One line at a time, check the entries below for the word "LONZA", and copy each line that has it.

[Saved data entries]
···
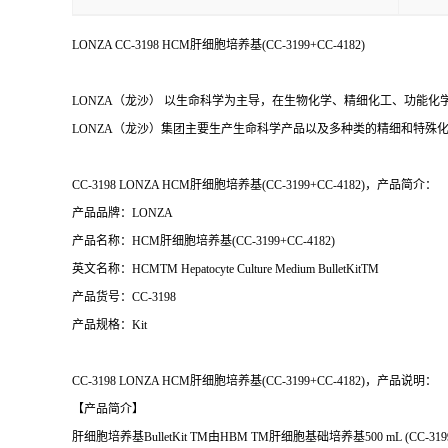
LONZA CC-3198 HCM肝细胞培养基(CC-3199+CC-4182)
LONZA（龙沙） 以生命科学为主导，在生物化学、精细化工、功能化学等行业
LONZA（龙沙）集团主要生产生命科学产品以及多种类的精细和特殊
CC-3198 LONZA HCM肝细胞培养基(CC-3199+CC-4182)，产品简介：
产品品牌：LONZA
产品名称：HCM肝细胞培养基(CC-3199+CC-4182)
英文名称：HCMTM Hepatocyte Culture Medium BulletKitTM
产品货号：CC-3198
产品规格：Kit
CC-3198 LONZA HCM肝细胞培养基(CC-3199+CC-4182)，产品说明：
【产品简介】
肝细胞培养基BulletKit TM由HBM TM肝细胞基础培养基500 mL (CC-3199)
···
◆ Completed exercise
LONZA CC-3198 HCM肝细胞培养基(CC-3199+CC-4182)
LONZA（龙沙） 以生命科学为主导，在生物化学、精细化工、功能化学等行业
LONZA（龙沙）集团主要生产生命科学产品以及多种类的精细和特殊
CC-3198 LONZA HCM肝细胞培养基(CC-3199+CC-4182)，产品简介：
产品品牌：LONZA
CC-3198 LONZA HCM肝细胞培养基(CC-3199+CC-4182)，产品说明：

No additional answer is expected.